Jesus, your grace is far beyond my comprehension. The fact that you choose to love a broken sinner like me despite all that I have done in my life - I don’t thank you enough for it. Thank you for giving me what I don’t deserve - your love and your blessings. And remind me, Jesus, that your grace is sufficient for me. Amen.
Atributos de Dios – Dios es lleno de gracia – 25 de mayo de 2026
Éxodo 34:6 – “Entonces el Señor pasó delante de él y proclamó: ‘El Señor, el Señor, Dios misericordioso y clemente, lento para la ira, y abundante en amor constante y fidelidad’”.
Dios es lleno de gracia. Si eres como yo, y creciste en la iglesia desde que naciste, has escuchado esa verdad más veces de las que puedes contar. A menudo la escuchamos tanto que empezamos a olvidar su significado.
Aunque todos sabemos lo que significa la palabra gracia, decidí buscarla en el diccionario. Esto fue lo que encontré:
Gracia – Favor inmerecido; el amor y las bendiciones de Dios, dados gratuitamente, sin haberlos ganado ni merecido.
Esto significa que no hay absolutamente nada que podamos hacer para entrar en el Reino de un Dios perfecto. Es solo por Su gracia, y únicamente por Su gracia, que siquiera tenemos una oportunidad.
Todos somos pecadores. Todos cometemos errores y tomamos decisiones que afectan nuestras vidas. Yo misma soy culpable de eso. De hecho, cuando tenía 18 años, recién salida de la preparatoria, sin trabajo ni licencia de conducir, decidí que lo mejor para mí era dejar a mi familia y básicamente huir para vivir con mi novio de ese entonces, que ahora es mi ex. En ese momento, lo presenté como una necesidad de libertad e independencia, pero en realidad, en lo profundo, me fui porque quería vivir una vida pecaminosa sin ninguna rendición de cuentas.
Le di la espalda a mis amigos piadosos, a mis hermanos, a mis padres e incluso al Señor mismo. Mis padres hicieron todo lo posible por hacerme entrar en razón, con la esperanza de que me diera cuenta de la decisión que estaba tomando, pero no les hice caso. Después de irme, nuestra relación se tensó, y los lastimé tanto que no los vi cara a cara durante casi seis meses. Ellos tenían todo el derecho de estar enojados, decepcionados, molestos y tristes. Pero aunque sentían cada una de esas cosas, y a pesar de que yo estaba viviendo una vida contraria a los valores de nuestra familia, se aseguraban de escribirme todas las noches antes de dormir. Y no importaba si había discutido con ellos todo el día por mensajes, tratando de defender mi caso o probar mis puntos; nunca dejaban de escribirme para decirme: “Buenas noches, te amo”.

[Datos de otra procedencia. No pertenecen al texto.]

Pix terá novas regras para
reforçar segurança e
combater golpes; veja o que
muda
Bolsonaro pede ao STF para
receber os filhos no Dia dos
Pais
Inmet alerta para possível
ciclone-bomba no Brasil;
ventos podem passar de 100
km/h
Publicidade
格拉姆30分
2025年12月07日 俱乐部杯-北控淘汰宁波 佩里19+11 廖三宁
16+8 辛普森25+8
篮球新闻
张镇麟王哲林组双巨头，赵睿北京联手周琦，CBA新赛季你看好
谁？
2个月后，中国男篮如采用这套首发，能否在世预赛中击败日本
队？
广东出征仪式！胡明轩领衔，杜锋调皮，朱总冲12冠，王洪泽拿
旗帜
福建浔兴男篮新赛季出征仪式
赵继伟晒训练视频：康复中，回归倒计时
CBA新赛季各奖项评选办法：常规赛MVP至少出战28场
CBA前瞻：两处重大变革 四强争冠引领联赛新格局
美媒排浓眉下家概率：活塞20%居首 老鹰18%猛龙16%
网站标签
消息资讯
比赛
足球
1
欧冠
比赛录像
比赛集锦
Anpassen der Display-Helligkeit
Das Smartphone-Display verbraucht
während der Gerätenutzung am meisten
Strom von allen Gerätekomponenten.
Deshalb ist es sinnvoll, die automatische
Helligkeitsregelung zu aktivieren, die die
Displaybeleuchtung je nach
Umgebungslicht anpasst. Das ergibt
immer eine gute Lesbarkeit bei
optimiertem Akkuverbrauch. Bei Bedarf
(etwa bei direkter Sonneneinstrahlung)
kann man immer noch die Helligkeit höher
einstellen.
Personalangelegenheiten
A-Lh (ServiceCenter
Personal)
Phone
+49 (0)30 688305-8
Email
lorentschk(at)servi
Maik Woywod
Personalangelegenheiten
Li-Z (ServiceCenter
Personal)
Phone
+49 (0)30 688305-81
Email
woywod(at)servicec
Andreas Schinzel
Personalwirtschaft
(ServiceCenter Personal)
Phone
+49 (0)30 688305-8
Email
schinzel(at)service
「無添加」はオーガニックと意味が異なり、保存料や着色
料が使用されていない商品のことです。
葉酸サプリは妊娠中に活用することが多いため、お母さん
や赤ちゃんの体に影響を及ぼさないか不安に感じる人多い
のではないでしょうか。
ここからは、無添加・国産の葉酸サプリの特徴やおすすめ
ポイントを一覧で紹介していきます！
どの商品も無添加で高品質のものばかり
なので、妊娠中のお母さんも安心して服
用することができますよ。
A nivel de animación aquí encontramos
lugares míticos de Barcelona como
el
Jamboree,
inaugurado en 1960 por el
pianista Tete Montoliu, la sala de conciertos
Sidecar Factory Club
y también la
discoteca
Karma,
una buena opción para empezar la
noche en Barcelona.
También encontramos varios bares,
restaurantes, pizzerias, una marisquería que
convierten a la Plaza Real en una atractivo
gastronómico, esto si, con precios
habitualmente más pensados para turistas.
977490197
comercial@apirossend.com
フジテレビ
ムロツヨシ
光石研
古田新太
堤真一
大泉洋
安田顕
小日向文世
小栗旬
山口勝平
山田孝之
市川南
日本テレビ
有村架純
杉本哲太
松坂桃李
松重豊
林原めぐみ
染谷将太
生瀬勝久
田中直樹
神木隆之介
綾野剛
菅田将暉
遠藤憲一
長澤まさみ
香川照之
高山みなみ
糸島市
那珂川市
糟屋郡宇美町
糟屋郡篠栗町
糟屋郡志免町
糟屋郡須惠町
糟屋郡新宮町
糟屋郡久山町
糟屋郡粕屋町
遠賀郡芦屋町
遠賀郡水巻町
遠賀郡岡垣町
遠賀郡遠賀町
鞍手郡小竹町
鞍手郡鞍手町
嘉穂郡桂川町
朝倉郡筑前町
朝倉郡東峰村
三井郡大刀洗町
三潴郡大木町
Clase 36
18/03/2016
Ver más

Luego, después de dos años de vivir el período más agotador de mi vida, impulsivamente empaqué todas las cosas que pude en una hora y regresé a casa un día cualquiera, cuando finalmente decidí que ya había tenido suficiente. Una vez más, mis padres tenían todo el derecho de no recibirme de nuevo, pero eso no fue lo que eligieron hacer. En cambio, me permitieron regresar y empezar de nuevo.
Eso es gracia.
No merecía su amor. No me gané su perdón. Ellos lo dieron libremente.
Eso es lo que Dios nos ofrece. Él nos ama aun cuando nos desviamos. Nos perdona aun cuando escogemos el pecado. Él es fiel aun cuando vamos en contra de Su Palabra. Y nos salva aun cuando estamos lejos de ser dignos. Y porque Él nos ofrece gracia, podemos entrar en Su presencia. Esas son BUENAS noticias.
Así que, si aún no lo has hecho hoy, agradécele por Su gracia. Después de todo, esa es la única razón por la que tú y yo seguimos aquí un día más. Escojamos vivir esa gracia de una manera que lo honre.
Jesús, Tu gracia está mucho más allá de mi comprensión. El hecho de que elijas amar a una pecadora quebrantada como yo, a pesar de todo lo que he hecho en mi vida, es algo por lo que no te agradezco lo suficiente. Gracias por darme lo que no merezco: Tu amor y Tus bendiciones. Y recuérdame, Jesús, que Tu gracia es suficiente para mí. Amén.